News pictures of the world’s financial and political leaders in the past few days have raised irreverent thoughts of “pass the parcel”‘ as they searched for ways to offload debts or commitments; and “headless chickens” as their comments and attitudes showed that they had no idea what to do next. The self-assurance of the rich and powerful has deserted them. As they so often said, “we are in uncharted waters”. What one or two of the more frank among them has said is (despite its abolition) “we’ve had the boom, now it’s the bust”.

Our economic institutions and habits were largely created in days when most lived by subsistence farming and only a minority had comfortable lives. That minority went on to create financial instruments designed chiefly to serve their interests: as pressure grew for the majority to share in material comfort, those were modified to produce goods that would also ease the lot of the poor. The upshot is that our systems suffer severe crises, more or less regularly every 70 to 80 years. The latest has become most critical in summer 2008

As industrialisation and science changed the world into one capable of producing almost limitless quantities of goods the economic and financial institutions did not adapt. Competition had succeeded too well in stimulating production and, owing to an inherent flaw in a profit-seeking capitalist system, periodically led to a flood of goods that could not be sold: unless these were taken out of markets, as in space travel, making weapons, building nuclear plants, Channel tunnels, etc. Stock markets collapsed and strains on the antiquated financial systems became apparent.
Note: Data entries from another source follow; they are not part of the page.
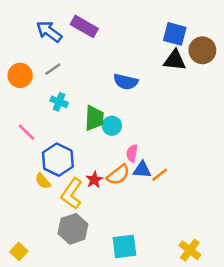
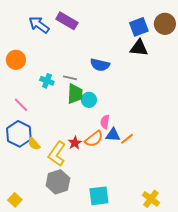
blue square: (175, 34) -> (139, 27), turned -36
brown circle: (202, 50) -> (165, 24), moved
gray line: (53, 69) -> (70, 78), moved, turned 48
blue hexagon: (58, 160) -> (19, 134), moved

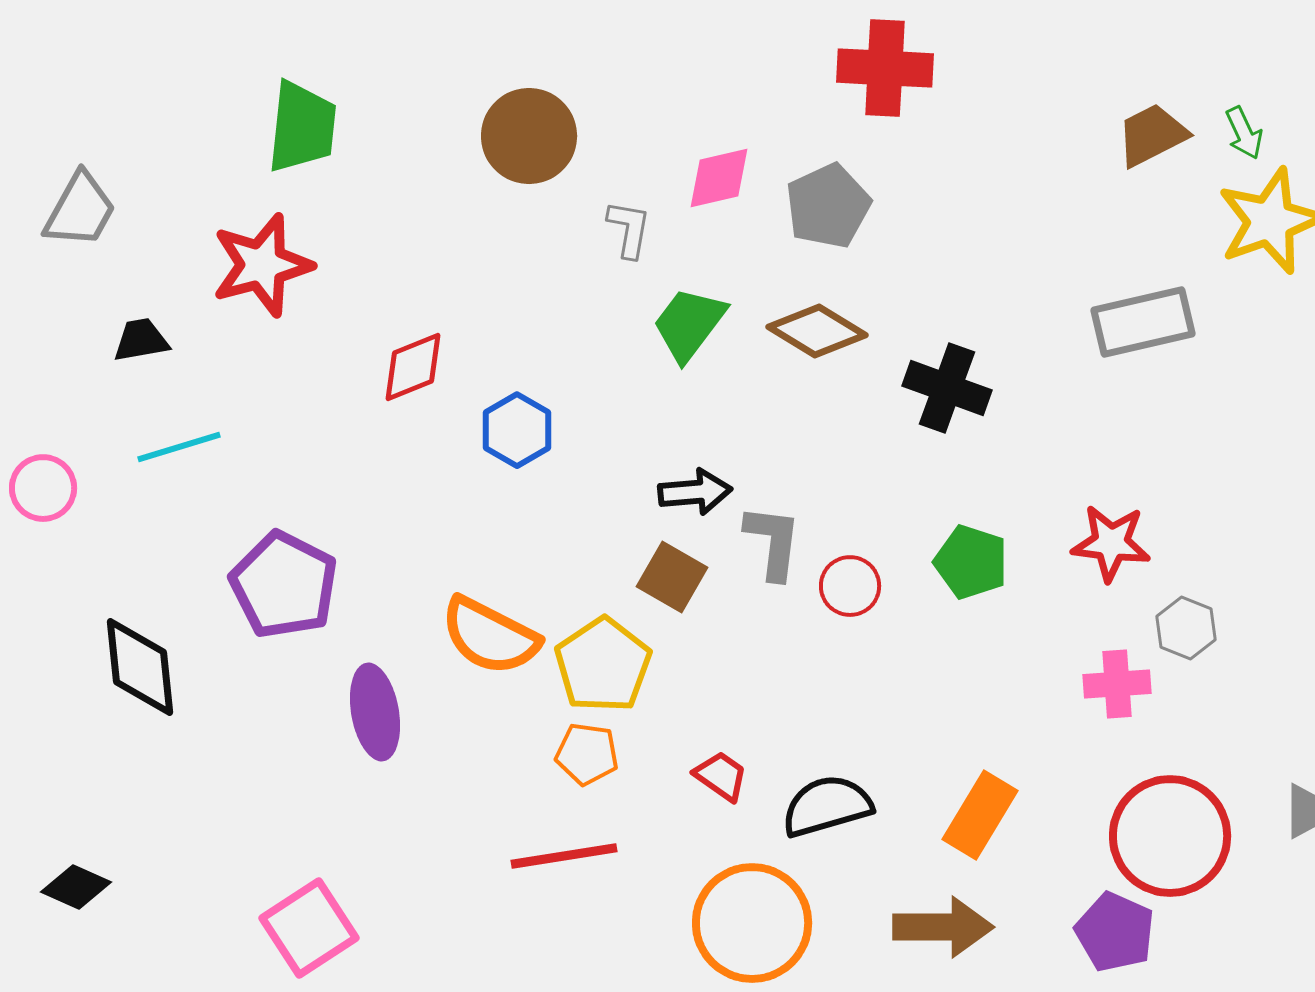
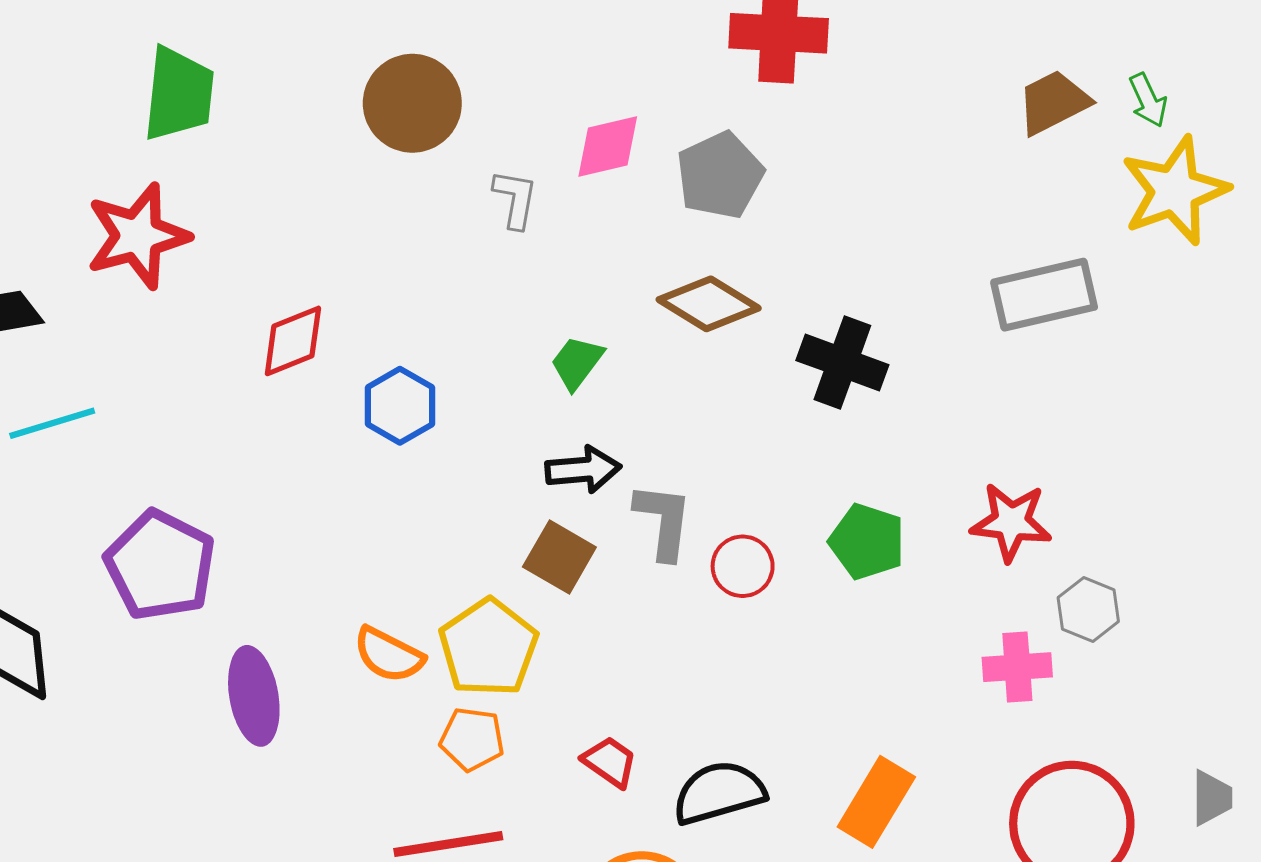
green trapezoid: (689, 324) -> (577, 363), moved, size x0.7
orange semicircle: (490, 636) -> (389, 655), moved, size x0.7

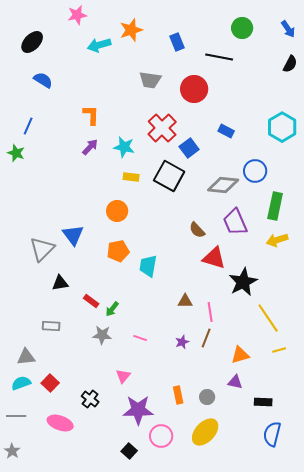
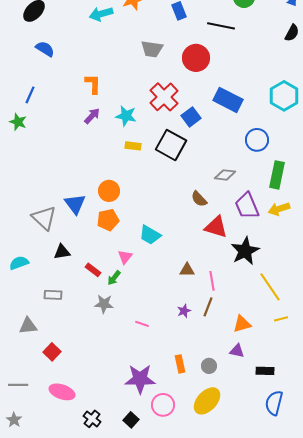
blue rectangle: (226, 131) -> (228, 100), size x1.8
gray diamond: (223, 185) -> (225, 175), moved, size x0.7
orange circle: (117, 211) -> (109, 191), moved
purple trapezoid: (235, 222) -> (247, 206), moved
gray triangle: (42, 249) -> (44, 218), turned -32
orange pentagon: (118, 251) -> (108, 220), moved
cyan trapezoid: (148, 266) -> (150, 235), turned -70
pink line: (140, 338) -> (142, 324), moved
pink triangle: (123, 376) -> (125, 257), moved
cyan semicircle: (21, 383) -> (19, 263), moved
black cross: (90, 399) -> (92, 419), moved

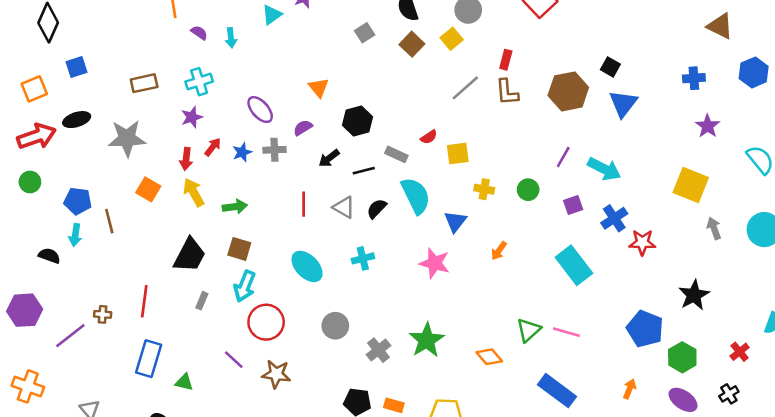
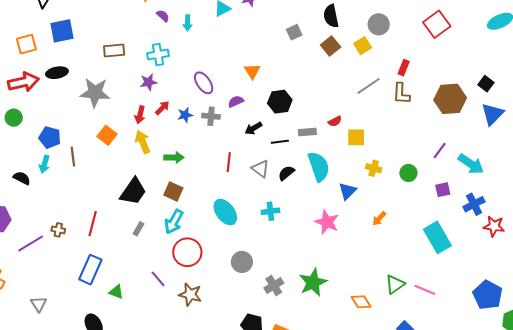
blue square: (76, 67) -> (62, 31), size x1.4
gray rectangle: (396, 154) -> (307, 132), turned -36

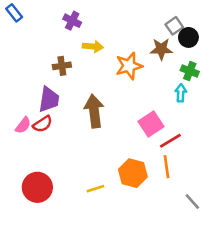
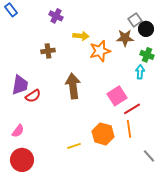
yellow arrow: (93, 46) -> (81, 36), moved
purple trapezoid: (49, 99) -> (20, 85), moved
pink semicircle: (23, 125) -> (18, 131), moved
red circle: (37, 187) -> (22, 160), moved

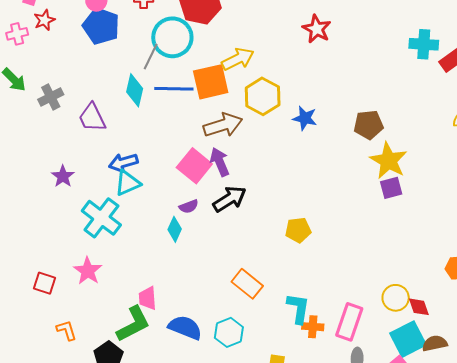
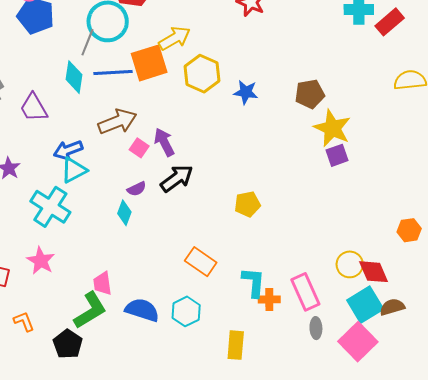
brown arrow: (223, 125) -> (117, 122), moved
pink square: (194, 166) -> (139, 148), size x0.6
red diamond: (419, 307) -> (374, 272), size x1.4
pink rectangle: (349, 322) -> (305, 292), turned -39

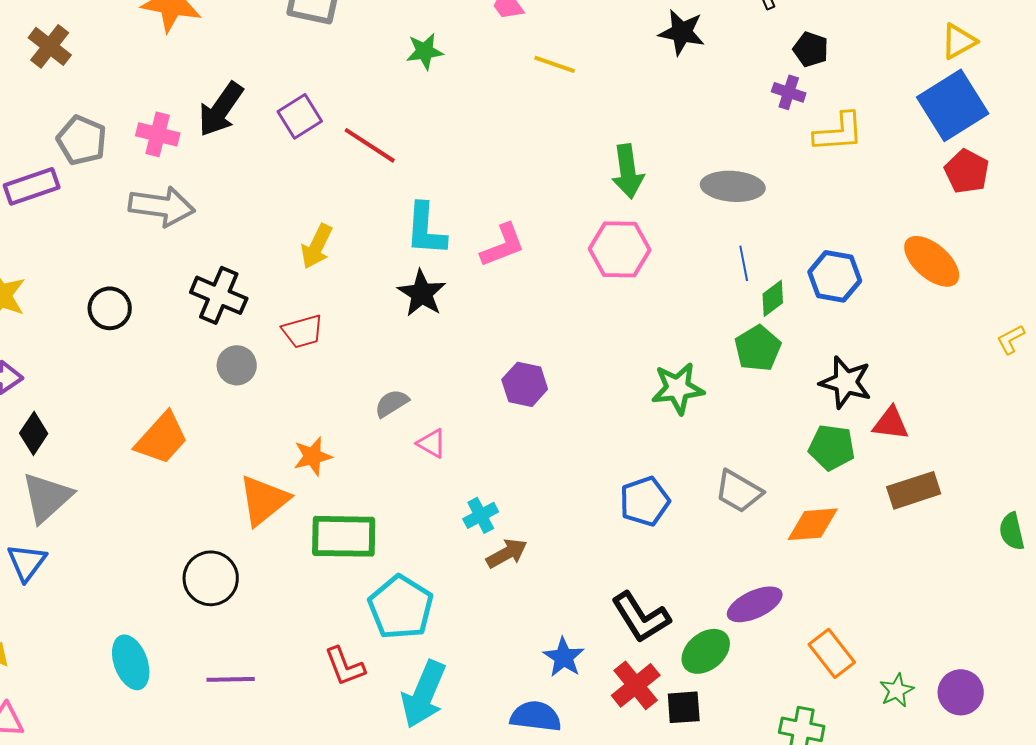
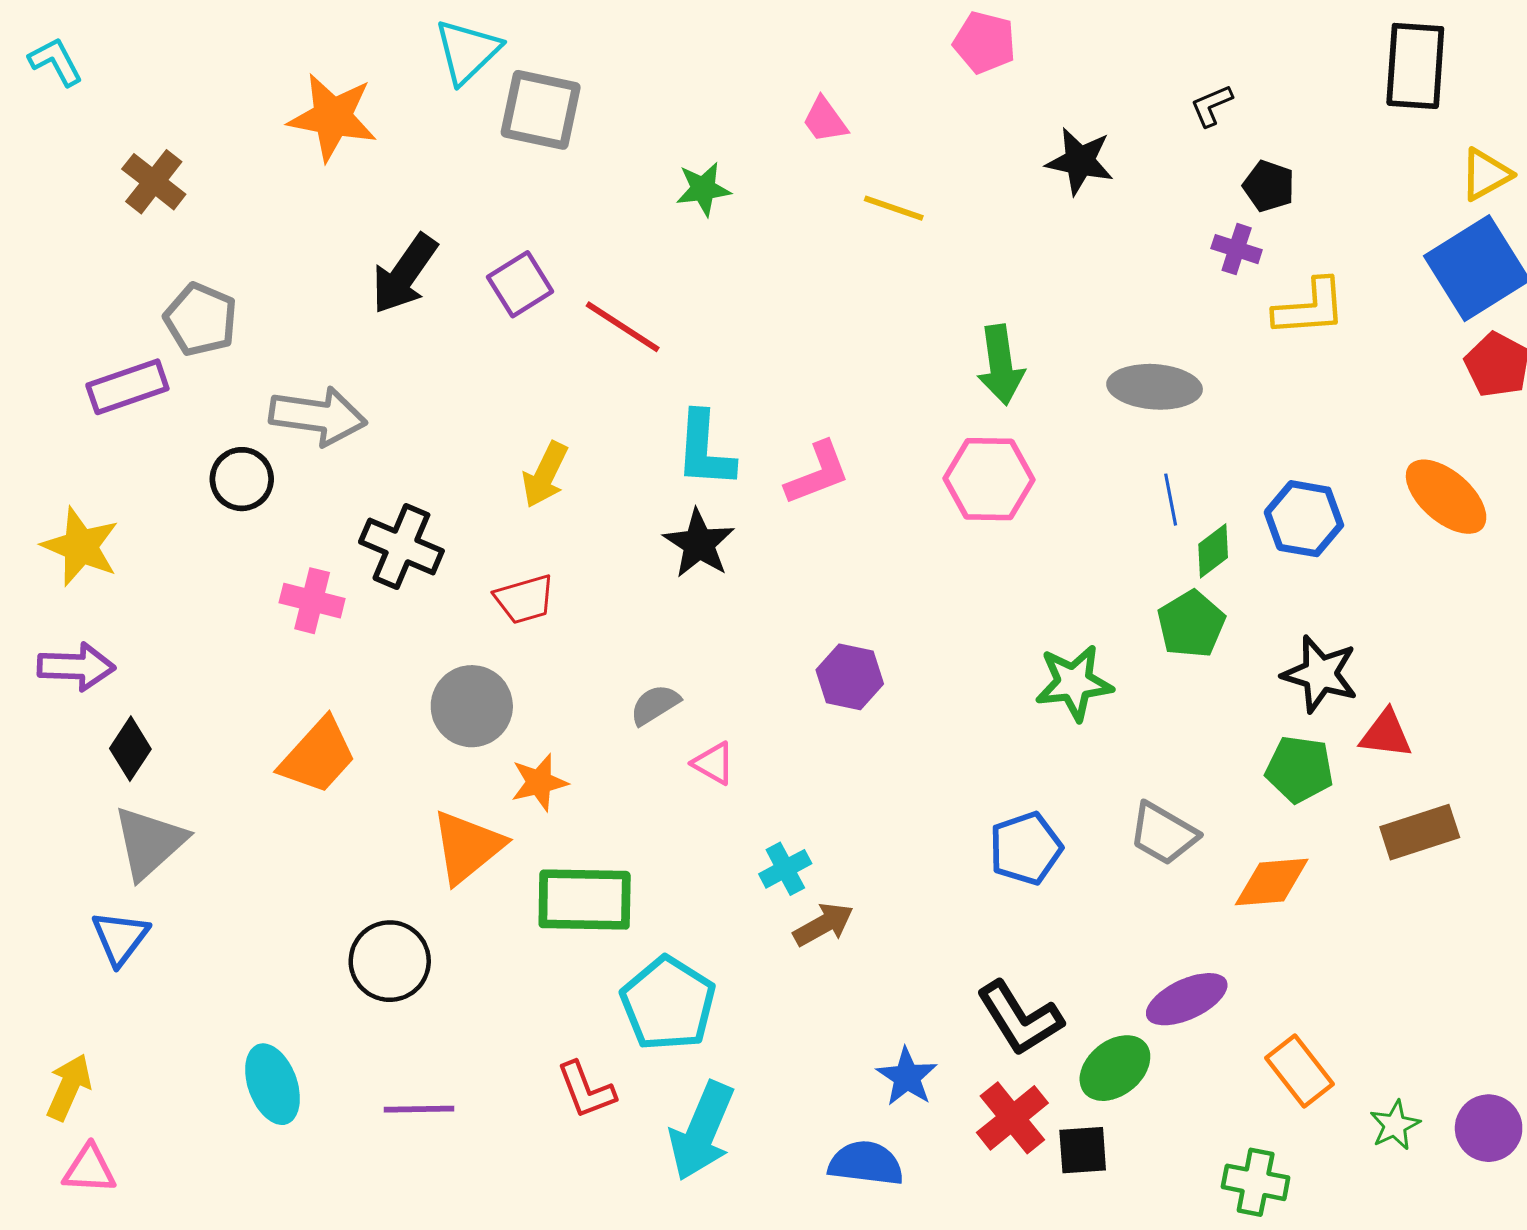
pink cross: (158, 134) -> (312, 601), moved
black circle: (110, 308) -> (242, 479), moved
gray circle: (237, 365) -> (472, 706), moved, size x1.4

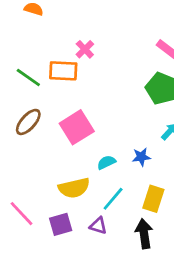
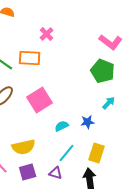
pink cross: (85, 49) -> (47, 34), moved
yellow semicircle: (74, 188) -> (24, 147), moved

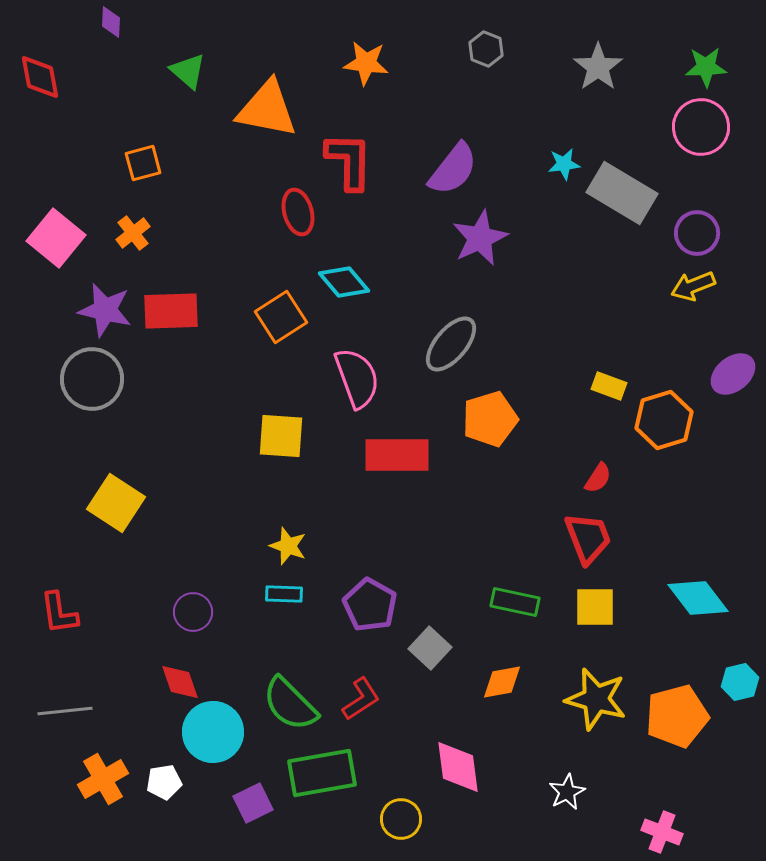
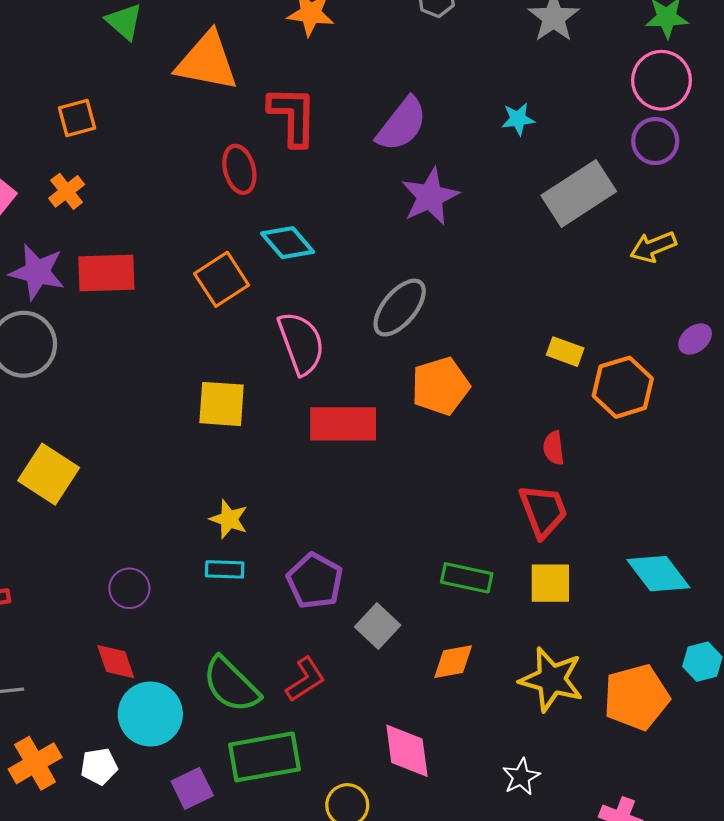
gray rectangle: (622, 193) -> (579, 193), moved, turned -64
purple circle: (697, 233) -> (655, 141), moved
purple ellipse: (733, 374) -> (695, 339), size x0.7
red semicircle: (598, 478) -> (554, 448), turned 140

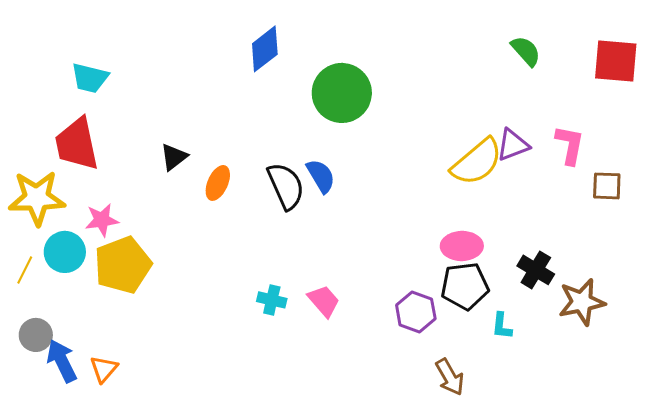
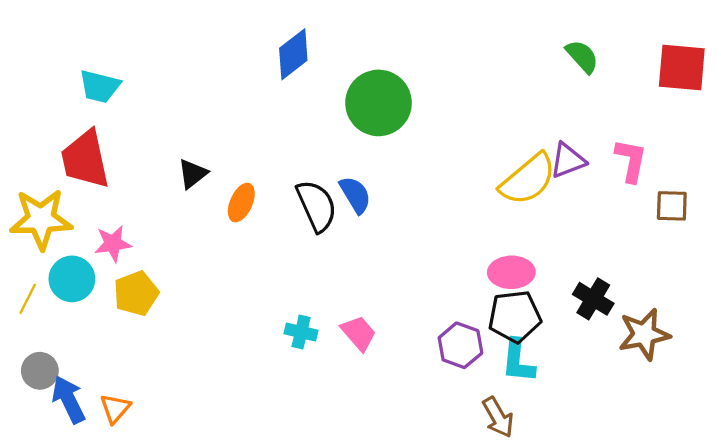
yellow pentagon: (123, 265) -> (136, 293), size x0.7
cyan L-shape: (502, 326) -> (518, 361), moved, size x1.5

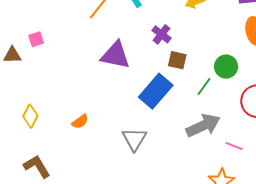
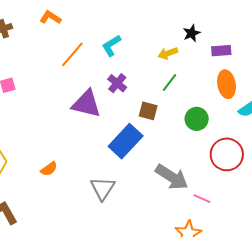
purple cross: (162, 34) -> (117, 83), moved
green line: (204, 87) -> (169, 83), moved
gray arrow: (203, 126) -> (172, 177), turned 56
The past may be over, but its consequences will stay; and to avoid repeating the mistakes, we need a clear idea of the reasons for where we are today. Unfortunately, apart from the complexity of our situation, many of those who offer to explain it are chiefly concerned to protect their own positions and benefits conferred by the status quo and therefore can hardly give good and unbiased advice.

Chess is not an easy game to play well but its moves are quite simple. So, too, in understanding our financial system, simplicity and honesty are a good way to start. Banking basics: although at one time money and valuables were safeguarded by bankers and that was their primary function, those days have long gone. Instead, banks take in deposits and then use them to lend greater sums to borrowers, charging them for the privilege. Depositors get a small proportion of the banks’ profits. As a consequence of this, the most important question in the industry is the degree of confidence that depositors feels for the banker’s honesty and financial stability, since they know that there is never more than a small proportion of the outstanding loans that is actually covered by his monetary assets.

Banks know that they can safely lend more, much more, than they have taken in deposits, but what is the safe limit? Five times, ten times? Or greater amounts? During the recent financial melt-down, mention has been made of ratios of 35:1. Clearly safe limits have been passed. How and why? The answer to this question shows where things have gone badly wrong. Not surprisingly, stupidity and cupidity have both played a part. But regulators existed who were supposed to protect depositors and others from such serious defaults as have recently occurred. Why?

Over the past decades, the financial boom has meant that bankers and their allies have been able to call the tune for politicians. Apparent success with production, wealth and financial dealing have given the bankers sufficient influence to soften, evade and outmanoeuvre governmental regulation. The “free” market, i.e. a financial system dominated by capitalists controlling vast wealth, has become largely able to manipulate and outwit governments. A system based on making profits related to work done well has graduated to a system motivated by greed for immense gain.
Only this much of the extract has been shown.